21

Jamaica, Queens, New York

Meredith DeSalvo had braced for what was coming.

Wearing a lab coat, white latex gloves and a hair and face covering, she was hunched over her microscope in the Latent Print Development Unit of the NYPD crime lab.

The lab was in a drab, five-story complex that was once part of the City University of New York. Meredith, a Level 2 criminalist with the unit, was setting aside her analysis on a cold rape case, clearing her workload.

Earlier that morning she’d been alerted to an ongoing hostage-abduction situation involving a bank manager and his family. Meredith was assigned to lead the small team that would process the evidence for prints. The material would also be examined by the hair-and-fiber unit.

This case was the NYPD’s top priority-beyond urgent.

Investigators needed evidence to point them to the people behind the crime and they needed it now.

“Heads up, here it is,” said Rita Chow, Meredith’s manager.

Rita was accompanied by two Crime Scene Unit detectives carrying several brown paper bags containing evidence collected from Dan and Lori Fulton’s home. They’d placed the bags on Meredith’s workbench. After everyone signed off on chain-of-evidence documentation, Meredith and the other criminalists in the unit began processing the material.

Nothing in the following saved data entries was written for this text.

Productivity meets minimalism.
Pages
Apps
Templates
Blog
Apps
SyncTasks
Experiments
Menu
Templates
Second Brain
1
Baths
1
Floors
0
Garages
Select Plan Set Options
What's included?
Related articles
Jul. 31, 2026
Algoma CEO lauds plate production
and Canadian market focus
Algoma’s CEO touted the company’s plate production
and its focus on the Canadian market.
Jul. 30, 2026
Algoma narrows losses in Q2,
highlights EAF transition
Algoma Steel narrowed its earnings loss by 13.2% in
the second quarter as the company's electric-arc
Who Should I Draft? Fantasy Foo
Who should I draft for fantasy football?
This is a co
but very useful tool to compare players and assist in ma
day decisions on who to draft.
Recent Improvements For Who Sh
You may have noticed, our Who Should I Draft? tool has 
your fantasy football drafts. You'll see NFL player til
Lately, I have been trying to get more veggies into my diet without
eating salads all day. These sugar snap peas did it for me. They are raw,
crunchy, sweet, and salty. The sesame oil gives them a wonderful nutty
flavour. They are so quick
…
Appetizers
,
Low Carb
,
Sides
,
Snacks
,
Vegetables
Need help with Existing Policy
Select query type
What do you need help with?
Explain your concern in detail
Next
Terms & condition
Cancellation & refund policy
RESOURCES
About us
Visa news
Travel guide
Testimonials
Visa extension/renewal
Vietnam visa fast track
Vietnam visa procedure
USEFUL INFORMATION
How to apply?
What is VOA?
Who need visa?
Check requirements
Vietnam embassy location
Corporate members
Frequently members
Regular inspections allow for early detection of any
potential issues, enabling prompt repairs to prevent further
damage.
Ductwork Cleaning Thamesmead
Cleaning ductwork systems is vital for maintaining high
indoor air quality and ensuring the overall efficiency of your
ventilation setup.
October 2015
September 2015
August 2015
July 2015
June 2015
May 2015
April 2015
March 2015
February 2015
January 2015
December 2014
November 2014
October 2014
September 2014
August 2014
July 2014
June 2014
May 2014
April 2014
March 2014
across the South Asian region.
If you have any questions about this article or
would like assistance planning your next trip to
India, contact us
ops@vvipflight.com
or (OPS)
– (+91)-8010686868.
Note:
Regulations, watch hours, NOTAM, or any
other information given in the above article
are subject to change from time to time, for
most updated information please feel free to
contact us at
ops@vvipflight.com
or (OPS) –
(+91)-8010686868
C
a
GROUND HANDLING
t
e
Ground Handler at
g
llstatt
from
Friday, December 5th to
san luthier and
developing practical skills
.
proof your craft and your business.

If a suspect had left something behind at the scene, Meredith’s team would find it.

They opened the bags and logged and recorded the items inside, which included towels, swatches collected from sofa cushions, armrests, soda cans, pizza boxes, used napkins, used forks, spoons, knives, balled-up duct tape, crystal figurines and take-out containers for Chinese food.

Meredith and her team began by making visual inspections of the items under high-powered magnifying lamps.

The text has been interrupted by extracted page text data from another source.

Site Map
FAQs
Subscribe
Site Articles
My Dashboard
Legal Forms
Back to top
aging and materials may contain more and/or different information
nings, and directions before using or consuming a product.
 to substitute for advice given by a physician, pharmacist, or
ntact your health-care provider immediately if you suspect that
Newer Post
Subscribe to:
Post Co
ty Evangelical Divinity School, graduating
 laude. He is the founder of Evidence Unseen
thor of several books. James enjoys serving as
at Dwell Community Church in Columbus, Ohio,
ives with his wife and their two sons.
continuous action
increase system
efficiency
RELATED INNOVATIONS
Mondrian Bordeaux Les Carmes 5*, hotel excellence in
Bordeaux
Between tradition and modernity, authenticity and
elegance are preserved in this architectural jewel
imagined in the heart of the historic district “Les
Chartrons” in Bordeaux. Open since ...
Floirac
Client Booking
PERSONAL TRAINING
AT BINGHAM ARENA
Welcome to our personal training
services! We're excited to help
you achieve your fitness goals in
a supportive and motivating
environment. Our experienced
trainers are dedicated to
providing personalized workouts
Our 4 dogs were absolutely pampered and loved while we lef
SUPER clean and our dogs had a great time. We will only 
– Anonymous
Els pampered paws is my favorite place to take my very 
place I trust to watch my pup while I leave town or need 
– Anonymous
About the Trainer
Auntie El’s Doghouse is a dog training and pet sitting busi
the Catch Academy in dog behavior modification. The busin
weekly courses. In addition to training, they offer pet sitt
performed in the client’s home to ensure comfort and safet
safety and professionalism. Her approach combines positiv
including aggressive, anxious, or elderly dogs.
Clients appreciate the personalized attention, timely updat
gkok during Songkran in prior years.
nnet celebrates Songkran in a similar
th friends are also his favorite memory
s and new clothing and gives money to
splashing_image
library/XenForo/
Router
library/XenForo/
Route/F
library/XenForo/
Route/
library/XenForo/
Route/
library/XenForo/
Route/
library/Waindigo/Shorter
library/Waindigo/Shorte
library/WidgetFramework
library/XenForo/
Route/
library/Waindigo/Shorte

They searched for patent prints, those that are visible when fingers touch a clean surface after they’d been contaminated with substances like blood, dirt, ink, paint, grease, powders or oils.

Next, they collected possible DNA by using moistened cotton swabs to rub the items over the areas where the suspect would have touched them, particularly around the lid of soda cans. The swabs were documented and shipped immediately to the Office of the Chief Medical Examiner for DNA analysis.

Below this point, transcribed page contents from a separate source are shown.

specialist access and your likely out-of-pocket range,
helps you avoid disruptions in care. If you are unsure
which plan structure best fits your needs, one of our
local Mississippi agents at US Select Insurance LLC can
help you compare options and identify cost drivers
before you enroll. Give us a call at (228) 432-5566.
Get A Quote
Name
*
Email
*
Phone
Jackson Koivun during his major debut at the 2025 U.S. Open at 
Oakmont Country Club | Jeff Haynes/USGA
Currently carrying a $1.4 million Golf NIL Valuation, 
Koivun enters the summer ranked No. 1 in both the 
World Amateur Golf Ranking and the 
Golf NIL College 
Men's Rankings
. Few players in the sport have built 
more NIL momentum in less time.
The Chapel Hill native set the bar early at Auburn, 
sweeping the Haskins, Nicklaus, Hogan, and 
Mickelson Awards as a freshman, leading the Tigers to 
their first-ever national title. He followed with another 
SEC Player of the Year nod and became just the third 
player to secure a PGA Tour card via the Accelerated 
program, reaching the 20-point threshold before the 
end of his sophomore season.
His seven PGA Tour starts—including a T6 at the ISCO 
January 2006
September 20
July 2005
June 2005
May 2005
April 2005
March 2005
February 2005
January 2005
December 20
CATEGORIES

The criminalists then switched off the lab’s lights to examine the material under ultraviolet and infrared lights for naturally fluorescent prints.

Once that was done, they moved into a process known as superglue fuming. They placed items in the chamber with a volume of superglue, watching as the fumes that vaporized from the glue adhered to residue left from the prints, leaving a white coating that could be photographed.

After twenty minutes they used a plastic bottle of fluorescent water-based dye and submerged the evidence with it. Then let it dry for another twenty minutes.

Meredith was pleased.

So far her team had collected a number of clear prints.

But her highest hope was with the duct tape.

She knew the probability of getting usable prints from the tape was high, since criminals often bound their victims with it. She also knew that in most cases the tape was impossible to manipulate while wearing gloves. At some point, a suspect would leave a print-either on the smooth side or the sticky side.

The challenge was in unbinding the tape so as not to damage any prints captured on it. First, a liquid release agent was applied where two pieces of tape met. Meredith and a coworker did this stage together, using tweezers to separate the tape sections while generously applying the release agent. Once that was done, they flattened the salvaged pieces.

It used to require twenty-four hours before they could move on to the next stage, but scientists in Japan had developed a new, rapid adhesive-side developer to apply to the sticky side of the duct tape. After letting it dry for several minutes, they rinsed off the powder, and prints emerged.

“Fantastic,” Meredith said.

She photographed them, protected them with clear tape. Then she viewed them on her computer monitor, along with the other prints her team had collected. After entering all the appropriate evidentiary data, Meredith submitted the prints with a few clicks to fingerprint detectives, who were standing by at One Police Plaza to identify them.

Staring hard at the images on her screen, Meredith was convinced.

One of these has to belong to a suspect.